I confess that I struggled with the last work from director Yorgos Lanthimos, the 2018 film “The Favourite”, as I found the treatment of historic British characters just too off-beat and his whole style just too dislocated. But I warmed much more to “Poor Things”. Aurally, visually and narratively, this is an unsettling film but I found it stunning: always fascinating, frequently sexy and funny, and ultimately quite profound.

Lanthimos’s odd angles and curving wide-angle shots suit this bizarre tale of a Dr Frankenstein-type figure (a grisly-looking Willem Defoe) who has brought back to life a female suicide Bella Baxter (Emma Stone) by replacing her brain with that of her unborn child. Stone’s unconventional looks are perfect for this evolving role and, in a magnificent performance, she reveals all, both physically and emotionally. As two very different suitors of Bella, Mark Ruffalo and Ramy Youssef rise to the occasion.

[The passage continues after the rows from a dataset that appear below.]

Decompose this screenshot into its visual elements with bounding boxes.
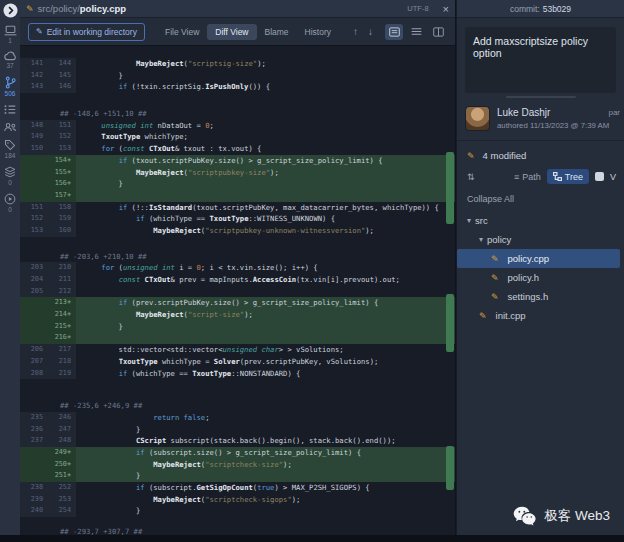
tree-icon xyxy=(553,172,562,181)
diff-row-context[interactable]: 143146 if (!txin.scriptSig.IsPushOnly())… xyxy=(20,81,455,93)
tree-item-init-cpp[interactable]: ✎init.cpp xyxy=(457,306,624,325)
new-line-number: 249+ xyxy=(48,447,76,459)
commit-hash: 53b029 xyxy=(543,4,571,14)
diff-gap xyxy=(20,379,455,400)
edit-in-working-directory-button[interactable]: ✎ Edit in working directory xyxy=(28,23,145,41)
tree-item-policy-cpp[interactable]: ✎policy.cpp xyxy=(457,249,620,268)
new-line-number: 213+ xyxy=(48,297,76,309)
tree-item-settings-h[interactable]: ✎settings.h xyxy=(457,287,624,306)
diff-row-added[interactable]: 157+ xyxy=(20,190,455,202)
file-path-prefix: src/policy/ xyxy=(38,3,80,14)
diff-row-context[interactable]: 207218 TxoutType whichType = Solver(prev… xyxy=(20,356,455,368)
sidebar-item-branch[interactable]: 506 xyxy=(5,76,16,97)
tree-item-policy[interactable]: ▾policy xyxy=(457,230,624,249)
new-line-number: 157+ xyxy=(48,190,76,202)
sidebar-badge: 184 xyxy=(5,152,16,159)
new-line-number: 211 xyxy=(48,274,76,286)
diff-row-added[interactable]: 216+ xyxy=(20,332,455,344)
diff-row-context[interactable]: 240254 } xyxy=(20,505,455,517)
path-view-button[interactable]: ≡Path xyxy=(514,172,541,182)
list-view-icon[interactable] xyxy=(407,24,425,40)
collapse-all-button[interactable]: Collapse All xyxy=(467,194,616,204)
diff-row-added[interactable]: 156+ } xyxy=(20,178,455,190)
diff-row-context[interactable]: 208219 if (whichType == TxoutType::NONST… xyxy=(20,368,455,380)
diff-row-added[interactable]: 155+ MaybeReject("scriptpubkey-size"); xyxy=(20,167,455,179)
tree-item-label: init.cpp xyxy=(496,310,526,321)
sidebar-badge: 506 xyxy=(5,90,16,97)
view-checkbox[interactable] xyxy=(595,172,604,181)
divider xyxy=(457,140,624,141)
diff-row-added[interactable]: 213+ if (prev.scriptPubKey.size() > g_sc… xyxy=(20,297,455,309)
diff-row-context[interactable]: 151158 if (!::IsStandard(txout.scriptPub… xyxy=(20,202,455,214)
diff-row-context[interactable]: 142145 } xyxy=(20,70,455,82)
diff-row-added[interactable]: 154+ if (txout.scriptPubKey.size() > g_s… xyxy=(20,155,455,167)
diff-row-context[interactable]: 236247 } xyxy=(20,424,455,436)
diff-row-added[interactable]: 250+ MaybeReject("scriptcheck-size"); xyxy=(20,459,455,471)
diff-row-context[interactable]: 204211 const CTxOut& prev = mapInputs.Ac… xyxy=(20,274,455,286)
message-scrollbar[interactable] xyxy=(506,96,576,98)
diff-row-added[interactable]: 251+ } xyxy=(20,470,455,482)
new-line-number: 159 xyxy=(48,213,76,225)
old-line-number: 239 xyxy=(20,494,48,506)
next-hunk-button[interactable]: ↓ xyxy=(368,26,373,37)
tree-item-src[interactable]: ▾src xyxy=(457,211,624,230)
modified-pencil-icon: ✎ xyxy=(491,273,499,283)
code-text: } xyxy=(76,470,455,482)
prev-hunk-button[interactable]: ↑ xyxy=(353,26,358,37)
sidebar-badge: 0 xyxy=(8,179,12,186)
old-line-number: 141 xyxy=(20,58,48,70)
sidebar-badge: 1 xyxy=(8,37,12,44)
sort-az-icon[interactable]: ⇅ xyxy=(467,172,474,182)
modified-pencil-icon: ✎ xyxy=(479,311,487,321)
diff-row-added[interactable]: 249+ if (subscript.size() > g_script_siz… xyxy=(20,447,455,459)
commit-message-box[interactable]: Add maxscriptsize policy option xyxy=(465,27,616,93)
diff-code-area[interactable]: 141144 MaybeReject("scriptsig-size");142… xyxy=(20,46,455,535)
diff-row-context[interactable]: 150153 for (const CTxOut& txout : tx.vou… xyxy=(20,143,455,155)
view-tab-history[interactable]: History xyxy=(297,24,339,40)
diff-row-context[interactable]: 235246 return false; xyxy=(20,412,455,424)
diff-row-context[interactable]: 203210 for (unsigned int i = 0; i < tx.v… xyxy=(20,262,455,274)
sidebar-item-cloud[interactable]: 37 xyxy=(4,51,17,69)
tree-item-label: settings.h xyxy=(508,291,549,302)
code-text: MaybeReject("scriptsig-size"); xyxy=(76,58,455,70)
inline-diff-icon[interactable] xyxy=(385,24,403,40)
new-line-number: 146 xyxy=(48,81,76,93)
split-view-icon[interactable] xyxy=(429,24,447,40)
sidebar-item-team[interactable] xyxy=(4,122,17,132)
authored-date: authored 11/13/2023 @ 7:39 AM xyxy=(497,121,609,130)
diff-row-context[interactable]: 152159 if (whichType == TxoutType::WITNE… xyxy=(20,213,455,225)
close-icon[interactable]: × xyxy=(443,3,449,15)
diff-row-context[interactable]: 237248 CScript subscript(stack.back().be… xyxy=(20,435,455,447)
sidebar-item-layers[interactable]: 0 xyxy=(4,166,16,186)
sidebar-item-checklist[interactable] xyxy=(4,104,16,115)
code-text: for (unsigned int i = 0; i < tx.vin.size… xyxy=(76,262,455,274)
view-tab-blame[interactable]: Blame xyxy=(257,24,297,40)
diff-row-added[interactable]: 215+ } xyxy=(20,321,455,333)
diff-row-context[interactable]: 141144 MaybeReject("scriptsig-size"); xyxy=(20,58,455,70)
diff-row-context[interactable]: 239253 MaybeReject("scriptcheck-sigops")… xyxy=(20,494,455,506)
sidebar-item-chevron-circle[interactable] xyxy=(3,3,18,18)
diff-row-context[interactable]: 238252 if (subscript.GetSigOpCount(true)… xyxy=(20,482,455,494)
tree-item-policy-h[interactable]: ✎policy.h xyxy=(457,268,624,287)
diff-minimap-scrollbar[interactable] xyxy=(446,46,454,535)
view-tab-file-view[interactable]: File View xyxy=(157,24,207,40)
diff-row-context[interactable]: 148151 unsigned int nDataOut = 0; xyxy=(20,120,455,132)
team-icon xyxy=(4,122,17,132)
sidebar-item-play[interactable]: 0 xyxy=(4,193,16,213)
edit-button-label: Edit in working directory xyxy=(47,27,137,37)
sidebar-item-laptop[interactable]: 1 xyxy=(4,25,17,44)
diff-row-context[interactable]: 206217 std::vector<std::vector<unsigned … xyxy=(20,344,455,356)
view-tab-diff-view[interactable]: Diff View xyxy=(207,24,256,40)
sidebar-item-tag[interactable]: 184 xyxy=(4,139,16,159)
caret-down-icon: ▾ xyxy=(479,235,483,244)
diff-row-context[interactable]: 205212 xyxy=(20,286,455,298)
commit-label: commit: xyxy=(510,4,540,14)
diff-row-context[interactable]: 153160 MaybeReject("scriptpubkey-unknown… xyxy=(20,225,455,237)
tree-view-button[interactable]: Tree xyxy=(547,169,589,184)
old-line-number: 238 xyxy=(20,482,48,494)
diff-row-added[interactable]: 214+ MaybeReject("script-size"); xyxy=(20,309,455,321)
watermark-text: 极客 Web3 xyxy=(544,507,610,525)
diff-row-context[interactable]: 149152 TxoutType whichType; xyxy=(20,131,455,143)
checklist-icon xyxy=(4,104,16,115)
code-text: MaybeReject("scriptcheck-sigops"); xyxy=(76,494,455,506)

The radically unconventional story – set in Victorian times – comes from a novel by Scottish writer Alasdair Gray published in 1992, but the treatment is pure Lanthimos, while the sound, sets and costumes all help to create a world that is overwhelmingly theatrical (it was shot in studios in Budapest). At almost two and a half hours, it is the longest work by Lanthimos but it is never less than captivating.

I saw “Poor Things” at the 2023 London Film Festival and it will be released in cinemas on 12 January 2024.